__EXERCISE__: Repeat, exactly and completely, the entries shown underneath.

__RECORD EXTRACTS__:
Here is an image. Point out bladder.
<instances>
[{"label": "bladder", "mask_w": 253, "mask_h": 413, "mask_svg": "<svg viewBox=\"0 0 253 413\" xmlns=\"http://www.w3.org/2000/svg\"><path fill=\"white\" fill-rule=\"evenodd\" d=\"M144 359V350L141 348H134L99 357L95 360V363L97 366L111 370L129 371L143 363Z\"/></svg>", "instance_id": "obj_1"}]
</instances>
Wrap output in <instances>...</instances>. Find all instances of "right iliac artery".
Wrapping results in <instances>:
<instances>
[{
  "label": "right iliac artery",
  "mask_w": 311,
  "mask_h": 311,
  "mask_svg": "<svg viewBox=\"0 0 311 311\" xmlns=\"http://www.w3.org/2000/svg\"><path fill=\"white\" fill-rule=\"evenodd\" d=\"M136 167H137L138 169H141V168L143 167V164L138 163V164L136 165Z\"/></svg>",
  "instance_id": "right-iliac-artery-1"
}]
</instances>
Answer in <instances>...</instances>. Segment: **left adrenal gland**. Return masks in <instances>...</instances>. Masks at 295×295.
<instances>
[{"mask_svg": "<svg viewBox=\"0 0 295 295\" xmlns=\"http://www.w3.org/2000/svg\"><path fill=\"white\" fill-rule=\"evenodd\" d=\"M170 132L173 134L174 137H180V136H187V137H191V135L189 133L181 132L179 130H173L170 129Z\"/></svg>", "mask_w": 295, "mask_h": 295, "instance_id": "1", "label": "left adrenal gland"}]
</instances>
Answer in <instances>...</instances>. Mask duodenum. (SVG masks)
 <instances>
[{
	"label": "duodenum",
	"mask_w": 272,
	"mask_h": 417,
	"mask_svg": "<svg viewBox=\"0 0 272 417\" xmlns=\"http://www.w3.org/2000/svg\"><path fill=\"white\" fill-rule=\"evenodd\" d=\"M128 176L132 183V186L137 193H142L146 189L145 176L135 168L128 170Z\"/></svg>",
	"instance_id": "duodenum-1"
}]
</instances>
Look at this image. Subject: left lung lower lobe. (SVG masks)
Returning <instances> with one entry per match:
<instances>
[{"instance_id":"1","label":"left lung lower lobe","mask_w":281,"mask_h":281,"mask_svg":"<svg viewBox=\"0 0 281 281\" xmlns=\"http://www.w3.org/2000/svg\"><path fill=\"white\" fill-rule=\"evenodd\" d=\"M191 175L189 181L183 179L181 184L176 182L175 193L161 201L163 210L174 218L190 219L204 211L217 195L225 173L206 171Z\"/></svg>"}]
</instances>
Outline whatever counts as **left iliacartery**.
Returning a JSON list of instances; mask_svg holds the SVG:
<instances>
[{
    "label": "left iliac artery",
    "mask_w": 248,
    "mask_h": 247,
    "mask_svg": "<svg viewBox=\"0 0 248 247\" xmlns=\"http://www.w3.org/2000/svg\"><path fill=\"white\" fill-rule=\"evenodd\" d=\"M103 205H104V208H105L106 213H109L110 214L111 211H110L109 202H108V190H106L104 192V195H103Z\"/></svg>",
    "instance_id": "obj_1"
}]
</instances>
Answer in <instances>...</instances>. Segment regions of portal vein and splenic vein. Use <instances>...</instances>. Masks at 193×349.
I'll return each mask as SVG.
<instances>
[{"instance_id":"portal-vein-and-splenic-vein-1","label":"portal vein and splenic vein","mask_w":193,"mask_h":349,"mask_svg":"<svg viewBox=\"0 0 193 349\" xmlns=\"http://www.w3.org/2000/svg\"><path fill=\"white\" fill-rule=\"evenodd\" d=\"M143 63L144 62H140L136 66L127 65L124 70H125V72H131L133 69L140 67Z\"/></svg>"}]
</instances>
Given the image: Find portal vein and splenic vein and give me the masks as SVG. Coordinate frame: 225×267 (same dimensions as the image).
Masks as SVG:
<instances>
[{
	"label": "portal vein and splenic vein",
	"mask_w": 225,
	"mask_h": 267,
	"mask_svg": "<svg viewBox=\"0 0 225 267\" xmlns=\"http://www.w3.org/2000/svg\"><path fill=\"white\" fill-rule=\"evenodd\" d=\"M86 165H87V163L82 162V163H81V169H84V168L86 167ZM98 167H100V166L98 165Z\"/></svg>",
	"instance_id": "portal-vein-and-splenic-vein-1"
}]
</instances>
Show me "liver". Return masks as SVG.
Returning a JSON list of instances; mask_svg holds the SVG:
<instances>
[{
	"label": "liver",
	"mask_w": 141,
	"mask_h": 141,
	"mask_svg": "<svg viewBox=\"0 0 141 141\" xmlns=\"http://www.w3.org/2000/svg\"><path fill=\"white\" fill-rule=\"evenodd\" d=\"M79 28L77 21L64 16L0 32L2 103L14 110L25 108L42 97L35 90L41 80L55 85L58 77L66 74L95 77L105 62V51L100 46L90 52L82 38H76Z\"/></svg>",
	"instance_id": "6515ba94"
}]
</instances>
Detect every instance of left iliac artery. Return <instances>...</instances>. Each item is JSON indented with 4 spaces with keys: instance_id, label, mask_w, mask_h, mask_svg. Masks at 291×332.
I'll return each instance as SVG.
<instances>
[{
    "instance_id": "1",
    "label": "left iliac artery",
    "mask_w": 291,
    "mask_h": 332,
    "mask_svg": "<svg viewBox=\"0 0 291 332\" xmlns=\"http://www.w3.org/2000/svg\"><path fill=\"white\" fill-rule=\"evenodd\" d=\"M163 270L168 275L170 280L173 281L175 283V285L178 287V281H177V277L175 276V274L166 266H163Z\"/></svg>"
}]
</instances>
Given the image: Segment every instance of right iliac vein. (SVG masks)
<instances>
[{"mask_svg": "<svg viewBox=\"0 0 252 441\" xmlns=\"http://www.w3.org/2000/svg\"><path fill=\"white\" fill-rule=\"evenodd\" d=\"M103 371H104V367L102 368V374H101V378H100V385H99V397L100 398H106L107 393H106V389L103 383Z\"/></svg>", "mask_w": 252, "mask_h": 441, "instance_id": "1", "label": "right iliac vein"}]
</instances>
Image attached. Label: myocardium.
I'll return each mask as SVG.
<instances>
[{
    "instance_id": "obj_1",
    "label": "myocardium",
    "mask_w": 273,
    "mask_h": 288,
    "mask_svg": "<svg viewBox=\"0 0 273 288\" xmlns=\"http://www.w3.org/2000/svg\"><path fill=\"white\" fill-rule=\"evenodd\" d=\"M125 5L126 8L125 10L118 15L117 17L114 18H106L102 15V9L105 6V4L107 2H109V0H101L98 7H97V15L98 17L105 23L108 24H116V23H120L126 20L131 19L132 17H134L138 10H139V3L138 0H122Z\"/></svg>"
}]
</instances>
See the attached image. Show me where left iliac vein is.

__TASK RESPONSE__:
Here is an image. Point out bladder.
<instances>
[{"label": "bladder", "mask_w": 253, "mask_h": 413, "mask_svg": "<svg viewBox=\"0 0 253 413\" xmlns=\"http://www.w3.org/2000/svg\"><path fill=\"white\" fill-rule=\"evenodd\" d=\"M144 359V350L141 348H134L99 357L95 360V363L97 366L111 370L129 371L143 363Z\"/></svg>", "instance_id": "obj_1"}]
</instances>
Wrap output in <instances>...</instances>. Find all instances of "right iliac artery".
Wrapping results in <instances>:
<instances>
[{
  "label": "right iliac artery",
  "mask_w": 311,
  "mask_h": 311,
  "mask_svg": "<svg viewBox=\"0 0 311 311\" xmlns=\"http://www.w3.org/2000/svg\"><path fill=\"white\" fill-rule=\"evenodd\" d=\"M136 167H137L138 169H141V168L143 167V164L138 163V164L136 165Z\"/></svg>",
  "instance_id": "right-iliac-artery-1"
}]
</instances>
Answer in <instances>...</instances>. Segment: **left adrenal gland**. Return masks in <instances>...</instances>. Masks at 295×295.
<instances>
[{"mask_svg": "<svg viewBox=\"0 0 295 295\" xmlns=\"http://www.w3.org/2000/svg\"><path fill=\"white\" fill-rule=\"evenodd\" d=\"M170 132L173 134L174 137H180V136H187V137H191V135L189 133L181 132L179 130H173L170 129Z\"/></svg>", "mask_w": 295, "mask_h": 295, "instance_id": "1", "label": "left adrenal gland"}]
</instances>
Answer in <instances>...</instances>. Mask duodenum. (SVG masks)
 <instances>
[{
	"label": "duodenum",
	"mask_w": 272,
	"mask_h": 417,
	"mask_svg": "<svg viewBox=\"0 0 272 417\" xmlns=\"http://www.w3.org/2000/svg\"><path fill=\"white\" fill-rule=\"evenodd\" d=\"M128 176L132 183V186L137 193H142L146 189L145 176L135 168L128 170Z\"/></svg>",
	"instance_id": "duodenum-1"
}]
</instances>
Look at this image. Subject: left lung lower lobe. (SVG masks)
Returning <instances> with one entry per match:
<instances>
[{"instance_id":"1","label":"left lung lower lobe","mask_w":281,"mask_h":281,"mask_svg":"<svg viewBox=\"0 0 281 281\" xmlns=\"http://www.w3.org/2000/svg\"><path fill=\"white\" fill-rule=\"evenodd\" d=\"M191 175L189 181L183 179L181 184L176 182L175 193L161 201L163 210L174 218L190 219L204 211L217 195L225 173L206 171Z\"/></svg>"}]
</instances>
Outline whatever counts as **left iliacartery**.
Returning a JSON list of instances; mask_svg holds the SVG:
<instances>
[{
    "label": "left iliac artery",
    "mask_w": 248,
    "mask_h": 247,
    "mask_svg": "<svg viewBox=\"0 0 248 247\" xmlns=\"http://www.w3.org/2000/svg\"><path fill=\"white\" fill-rule=\"evenodd\" d=\"M103 205H104V208H105L106 213H109L110 214L111 211H110L109 202H108V190H106L104 192V195H103Z\"/></svg>",
    "instance_id": "obj_1"
}]
</instances>
Answer in <instances>...</instances>. Segment regions of portal vein and splenic vein. Use <instances>...</instances>. Masks at 193×349.
I'll return each mask as SVG.
<instances>
[{"instance_id":"portal-vein-and-splenic-vein-1","label":"portal vein and splenic vein","mask_w":193,"mask_h":349,"mask_svg":"<svg viewBox=\"0 0 193 349\" xmlns=\"http://www.w3.org/2000/svg\"><path fill=\"white\" fill-rule=\"evenodd\" d=\"M143 63L144 62H140L136 66L127 65L124 70H125V72H131L133 69L140 67Z\"/></svg>"}]
</instances>
Given the image: Find portal vein and splenic vein and give me the masks as SVG. Coordinate frame: 225×267 (same dimensions as the image).
Masks as SVG:
<instances>
[{
	"label": "portal vein and splenic vein",
	"mask_w": 225,
	"mask_h": 267,
	"mask_svg": "<svg viewBox=\"0 0 225 267\" xmlns=\"http://www.w3.org/2000/svg\"><path fill=\"white\" fill-rule=\"evenodd\" d=\"M86 165H87V163L82 162V163H81V169H84V168L86 167ZM98 167H100V166L98 165Z\"/></svg>",
	"instance_id": "portal-vein-and-splenic-vein-1"
}]
</instances>
Show me "liver". Return masks as SVG.
Returning a JSON list of instances; mask_svg holds the SVG:
<instances>
[{
	"label": "liver",
	"mask_w": 141,
	"mask_h": 141,
	"mask_svg": "<svg viewBox=\"0 0 141 141\" xmlns=\"http://www.w3.org/2000/svg\"><path fill=\"white\" fill-rule=\"evenodd\" d=\"M79 28L77 21L64 16L0 32L2 103L14 110L25 108L42 97L35 90L41 80L55 85L58 77L66 74L95 77L105 62V51L100 46L90 52L82 38H76Z\"/></svg>",
	"instance_id": "6515ba94"
}]
</instances>
Detect every instance of left iliac artery. Return <instances>...</instances>. Each item is JSON indented with 4 spaces with keys: instance_id, label, mask_w, mask_h, mask_svg. Masks at 291×332.
I'll return each instance as SVG.
<instances>
[{
    "instance_id": "1",
    "label": "left iliac artery",
    "mask_w": 291,
    "mask_h": 332,
    "mask_svg": "<svg viewBox=\"0 0 291 332\" xmlns=\"http://www.w3.org/2000/svg\"><path fill=\"white\" fill-rule=\"evenodd\" d=\"M163 270L168 275L170 280L173 281L175 283V285L178 287V281H177V277L175 276V274L166 266H163Z\"/></svg>"
}]
</instances>
Given the image: Segment every instance of right iliac vein. (SVG masks)
<instances>
[{"mask_svg": "<svg viewBox=\"0 0 252 441\" xmlns=\"http://www.w3.org/2000/svg\"><path fill=\"white\" fill-rule=\"evenodd\" d=\"M103 371H104V367L102 368V374H101V378H100V385H99V397L100 398H106L107 393H106V389L103 383Z\"/></svg>", "mask_w": 252, "mask_h": 441, "instance_id": "1", "label": "right iliac vein"}]
</instances>
Image attached. Label: myocardium.
I'll return each mask as SVG.
<instances>
[{
    "instance_id": "obj_1",
    "label": "myocardium",
    "mask_w": 273,
    "mask_h": 288,
    "mask_svg": "<svg viewBox=\"0 0 273 288\" xmlns=\"http://www.w3.org/2000/svg\"><path fill=\"white\" fill-rule=\"evenodd\" d=\"M125 5L126 8L125 10L118 15L117 17L114 18H106L102 15V9L105 6V4L107 2H109V0H101L98 7H97V15L98 17L105 23L108 24H116V23H120L126 20L131 19L132 17H134L138 10H139V3L138 0H122Z\"/></svg>"
}]
</instances>
See the attached image. Show me where left iliac vein is.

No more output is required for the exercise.